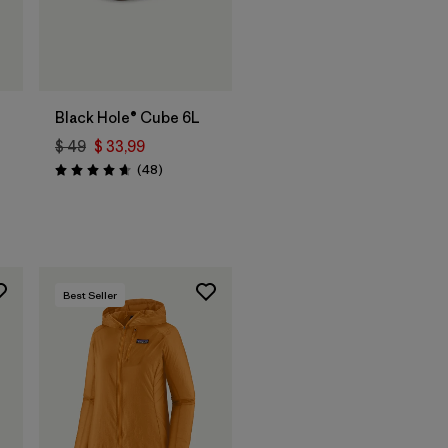
Agregar a la
Bolsa
Black Hole® Cube 6L
$ 49
$ 33,99
Comentarios
(48
)
Valoración: 4.7 / 5
arios
Best Seller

☆ ☆ ☆ ☆

### REQUIRED WORK
No picture belongs in the answer; the rest of the records must be repeated exactly.

### RESPONSE BELOW
Agregar a la
Bolsa
Black Hole® Cube 6L
$ 49
$ 33,99
Comentarios
(48
)
Valoración: 4.7 / 5
arios
Best Seller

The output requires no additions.